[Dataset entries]
BEGIN
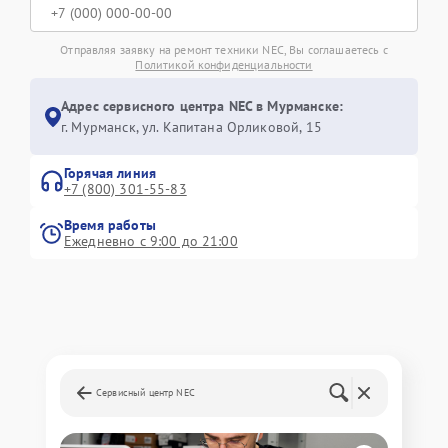
Отправляя заявку на ремонт техники NEC, Вы соглашаетесь с
Политикой конфиденциальности
Адрес сервисного центра NEC в Мурманске:
г. Мурманск, ул. Капитана Орликовой, 15
Горячая линия
+7 (800) 301-55-83
Время работы
Ежедневно с 9:00 до 21:00
Сервисный центр NEC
END
To do —
Repeat the data exactly as written, but without the pictures.

Result of the task —
Отправляя заявку на ремонт техники NEC, Вы соглашаетесь с
Политикой конфиденциальности
Адрес сервисного центра NEC в Мурманске:
г. Мурманск, ул. Капитана Орликовой, 15
Горячая линия
+7 (800) 301-55-83
Время работы
Ежедневно с 9:00 до 21:00
Сервисный центр NEC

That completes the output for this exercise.